Action item ▸ Copy out the data exactly as it appears, without a single image.

***** Material for this exercise

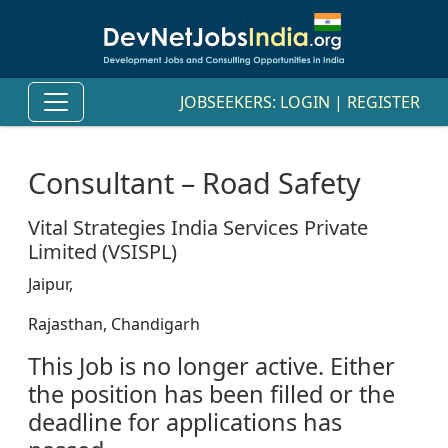
JOBSEEKERS:
LOGIN
|
REGISTER
Consultant – Road Safety
Vital Strategies India Services Private
Limited (VSISPL)
Jaipur,
Rajasthan, Chandigarh
This Job is no longer active. Either
the position has been filled or the
deadline for applications has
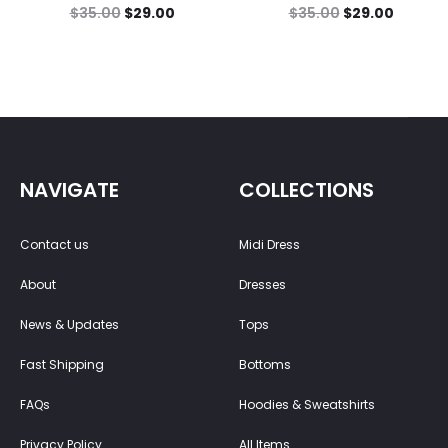
$
35.00
$
29.00
$
35.00
$
29.00
NAVIGATE
COLLECTIONS
Contact us
Midi Dress
About
Dresses
News & Updates
Tops
Fast Shipping
Bottoms
FAQs
Hoodies & Sweatshirts
Privacy Policy
All Items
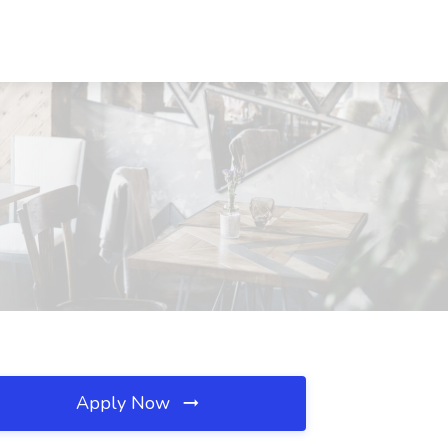
Apply Now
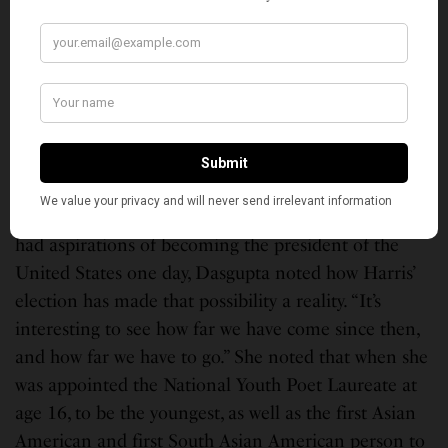
writer Meera Simhan, Indian classical and cross-over
artist Roopa Mahadevan and enjoyed performances
by Navatman and emPOWERED Kuchipudi Dance
Group.
But the most inspiring message came from the 2020
National Youth Poet Laureate, Meera Dasgupta, 17,
who explained what it means to be a South Asian
American youth today. Sharing that her 9-year-self
had aspirations of becoming the president of the
United States one day, Dasgupta noted how Harris’
election has made that possibility a reality. “It’s
interesting to see how far we have come since then,
and how far we have to go.” She noted that when she
was appointed the National Youth Poet Laureate at
age 16, to be the youngest, as well as the first Asian
American and first South Asian American person to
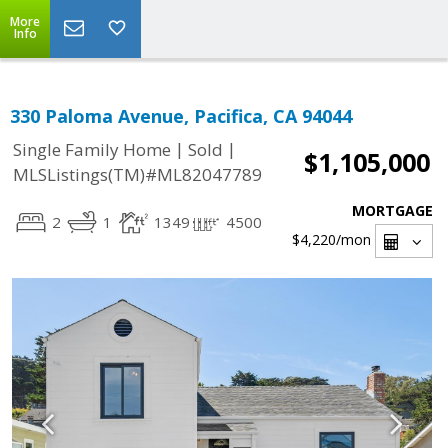
More
Info
330 Paloma Avenue, Pacifica, CA 94044
|
|
Single Family Home
Sold
$1,105,000
MLSListings(TM)#ML82047789
MORTGAGE
2
1
1349
4500
$4,220
/mon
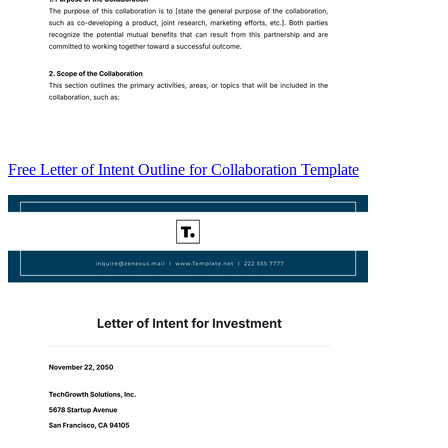
Free Letter of Intent Outline for Collaboration Template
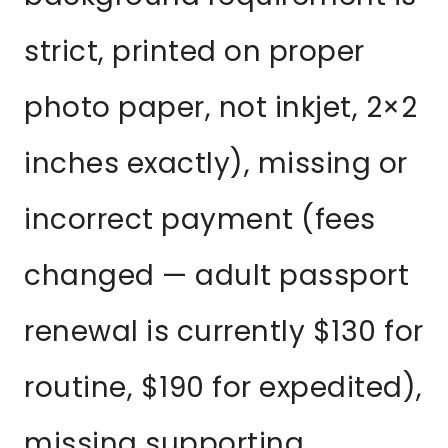
strict, printed on proper
photo paper, not inkjet, 2×2
inches exactly), missing or
incorrect payment (fees
changed — adult passport
renewal is currently $130 for
routine, $190 for expedited),
missing supporting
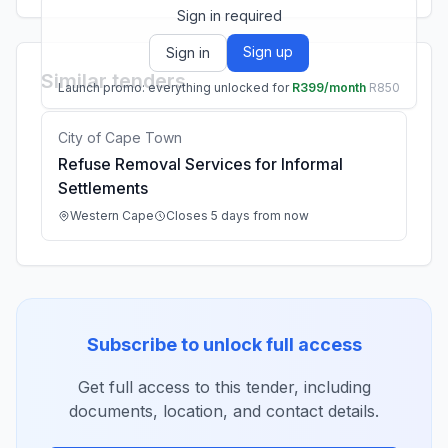
Sign in required
Sign up
Sign in
Similar tenders
Launch promo: everything unlocked for
R399/month
R850
City of Cape Town
Refuse Removal Services for Informal
Settlements
Western Cape
Closes 5 days from now
Subscribe to unlock full access
Get full access to this tender, including
documents, location, and contact details.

**********

Result of the exercise ▸
JOBSEEKERS:
LOGIN
|
REGISTER
Consultant – Road Safety
Vital Strategies India Services Private
Limited (VSISPL)
Jaipur,
Rajasthan, Chandigarh
This Job is no longer active. Either
the position has been filled or the
deadline for applications has
$
35.00
$
29.00
$
35.00
$
29.00
NAVIGATE
COLLECTIONS
Contact us
Midi Dress
About
Dresses
News & Updates
Tops
Fast Shipping
Bottoms
FAQs
Hoodies & Sweatshirts
Privacy Policy
All Items
Apply Now
writer Meera Simhan, Indian classical and cross-over
artist Roopa Mahadevan and enjoyed performances
by Navatman and emPOWERED Kuchipudi Dance
Group.
But the most inspiring message came from the 2020
National Youth Poet Laureate, Meera Dasgupta, 17,
who explained what it means to be a South Asian
American youth today. Sharing that her 9-year-self
had aspirations of becoming the president of the
United States one day, Dasgupta noted how Harris’
election has made that possibility a reality. “It’s
interesting to see how far we have come since then,
and how far we have to go.” She noted that when she
was appointed the National Youth Poet Laureate at
age 16, to be the youngest, as well as the first Asian
American and first South Asian American person to
More
Info
330 Paloma Avenue, Pacifica, CA 94044
|
|
Single Family Home
Sold
$1,105,000
MLSListings(TM)#ML82047789
MORTGAGE
2
1
1349
4500
$4,220
/mon
Free Letter of Intent Outline for Collaboration Template
strict, printed on proper
photo paper, not inkjet, 2×2
inches exactly), missing or
incorrect payment (fees
changed — adult passport
renewal is currently $130 for
routine, $190 for expedited),
missing supporting
Sign in required
Sign up
Sign in
Similar tenders
Launch promo: everything unlocked for
R399/month
R850
City of Cape Town
Refuse Removal Services for Informal
Settlements
Western Cape
Closes 5 days from now
Subscribe to unlock full access
Get full access to this tender, including
documents, location, and contact details.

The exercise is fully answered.